Honest question: is the title of this article sarcastic?

vivekprakash · on March 14, 2012

No, it's not. May be you don't know MINIX 3 very well ;)

llimllib · on March 14, 2012

I don't know it at all. Minix to me has a reputation as the punch line of a joke about how to design kernels for the real world. (I don't claim that it's true, just that that's what I associate it with.)

Can you sell me on why I should be interested?

zedshaw · on March 14, 2012

That was 20 years ago, things change in that amount of time. It was also a lot of propaganda and not a lot of evidence.

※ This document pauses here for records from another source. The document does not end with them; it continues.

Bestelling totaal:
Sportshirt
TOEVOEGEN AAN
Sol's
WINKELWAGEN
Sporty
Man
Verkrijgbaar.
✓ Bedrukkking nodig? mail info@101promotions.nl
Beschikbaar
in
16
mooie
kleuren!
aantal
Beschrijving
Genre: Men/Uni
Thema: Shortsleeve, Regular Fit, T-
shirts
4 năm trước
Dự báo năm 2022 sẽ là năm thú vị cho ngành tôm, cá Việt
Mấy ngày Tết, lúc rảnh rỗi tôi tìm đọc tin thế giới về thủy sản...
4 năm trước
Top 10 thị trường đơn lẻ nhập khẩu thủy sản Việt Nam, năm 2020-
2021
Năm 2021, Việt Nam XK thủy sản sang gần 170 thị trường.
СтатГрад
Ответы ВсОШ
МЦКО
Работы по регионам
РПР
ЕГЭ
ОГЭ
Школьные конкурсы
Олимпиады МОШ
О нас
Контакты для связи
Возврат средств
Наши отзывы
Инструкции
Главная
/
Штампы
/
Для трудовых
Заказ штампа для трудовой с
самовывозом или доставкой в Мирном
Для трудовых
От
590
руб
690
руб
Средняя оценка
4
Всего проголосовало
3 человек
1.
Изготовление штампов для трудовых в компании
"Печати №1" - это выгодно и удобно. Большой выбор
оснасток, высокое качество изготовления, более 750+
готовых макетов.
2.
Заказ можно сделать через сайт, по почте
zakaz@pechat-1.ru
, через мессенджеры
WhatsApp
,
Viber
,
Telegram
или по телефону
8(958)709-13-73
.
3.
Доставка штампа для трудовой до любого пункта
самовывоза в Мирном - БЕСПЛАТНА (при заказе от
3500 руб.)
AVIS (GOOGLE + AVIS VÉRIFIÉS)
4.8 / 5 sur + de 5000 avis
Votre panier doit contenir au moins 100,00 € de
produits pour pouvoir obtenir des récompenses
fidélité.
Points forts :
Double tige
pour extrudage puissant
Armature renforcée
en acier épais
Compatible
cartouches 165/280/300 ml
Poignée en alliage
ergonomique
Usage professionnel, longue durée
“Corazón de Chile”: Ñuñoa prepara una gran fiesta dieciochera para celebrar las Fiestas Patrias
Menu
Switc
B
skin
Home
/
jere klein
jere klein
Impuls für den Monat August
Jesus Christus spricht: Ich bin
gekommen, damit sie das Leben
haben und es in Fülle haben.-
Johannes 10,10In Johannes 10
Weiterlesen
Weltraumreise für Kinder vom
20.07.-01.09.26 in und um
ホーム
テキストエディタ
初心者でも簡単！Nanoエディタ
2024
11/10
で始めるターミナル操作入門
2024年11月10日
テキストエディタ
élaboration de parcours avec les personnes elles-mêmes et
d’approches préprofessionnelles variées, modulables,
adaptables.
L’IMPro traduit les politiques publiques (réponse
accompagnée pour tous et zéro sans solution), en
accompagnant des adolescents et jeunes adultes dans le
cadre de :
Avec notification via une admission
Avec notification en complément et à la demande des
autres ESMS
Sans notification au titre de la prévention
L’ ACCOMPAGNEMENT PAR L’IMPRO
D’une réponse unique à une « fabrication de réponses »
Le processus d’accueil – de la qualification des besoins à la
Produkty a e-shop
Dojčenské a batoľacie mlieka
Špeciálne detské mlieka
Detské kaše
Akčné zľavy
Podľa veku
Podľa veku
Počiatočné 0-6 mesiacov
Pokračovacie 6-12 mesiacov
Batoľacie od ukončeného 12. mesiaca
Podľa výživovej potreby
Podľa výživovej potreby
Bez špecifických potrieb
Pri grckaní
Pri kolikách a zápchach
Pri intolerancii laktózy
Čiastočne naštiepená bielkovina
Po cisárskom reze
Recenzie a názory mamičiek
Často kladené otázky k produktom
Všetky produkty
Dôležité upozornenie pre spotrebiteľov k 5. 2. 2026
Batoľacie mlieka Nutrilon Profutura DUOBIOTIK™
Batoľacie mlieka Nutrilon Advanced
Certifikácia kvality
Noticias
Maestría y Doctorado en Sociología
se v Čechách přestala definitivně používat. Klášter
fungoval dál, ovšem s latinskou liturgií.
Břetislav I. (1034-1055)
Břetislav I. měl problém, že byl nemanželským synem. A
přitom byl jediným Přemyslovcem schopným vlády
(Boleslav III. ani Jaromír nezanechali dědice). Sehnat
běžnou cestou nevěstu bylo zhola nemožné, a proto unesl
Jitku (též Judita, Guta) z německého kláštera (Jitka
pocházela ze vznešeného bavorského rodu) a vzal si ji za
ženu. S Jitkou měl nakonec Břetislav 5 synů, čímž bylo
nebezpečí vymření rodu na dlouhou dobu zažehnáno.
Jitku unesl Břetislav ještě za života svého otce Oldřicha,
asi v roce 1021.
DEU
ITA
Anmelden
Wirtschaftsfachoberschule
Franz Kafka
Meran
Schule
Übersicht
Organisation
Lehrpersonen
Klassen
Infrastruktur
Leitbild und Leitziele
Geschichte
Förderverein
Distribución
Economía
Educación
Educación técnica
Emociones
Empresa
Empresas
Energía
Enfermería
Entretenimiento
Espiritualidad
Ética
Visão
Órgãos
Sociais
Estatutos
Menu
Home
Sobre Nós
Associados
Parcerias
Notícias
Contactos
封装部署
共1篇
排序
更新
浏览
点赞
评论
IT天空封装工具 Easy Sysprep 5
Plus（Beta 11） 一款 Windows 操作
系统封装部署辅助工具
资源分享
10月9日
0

But hey, it's not like programmers need to update their Internal Information Hashmap. Just put something in there once and leave it alone since that thing is delicate and updating it can sometimes crash your mind.

stcredzero · on March 14, 2012

Most youngsters (20's and under) will read this as a random snide comment. Unfortunately it (still) is a key observation about how our knowledge update heuristics lag behind progress in tech.

llimllib · on March 14, 2012

Zed, you realize that I asked because I wanted to change my IIH right?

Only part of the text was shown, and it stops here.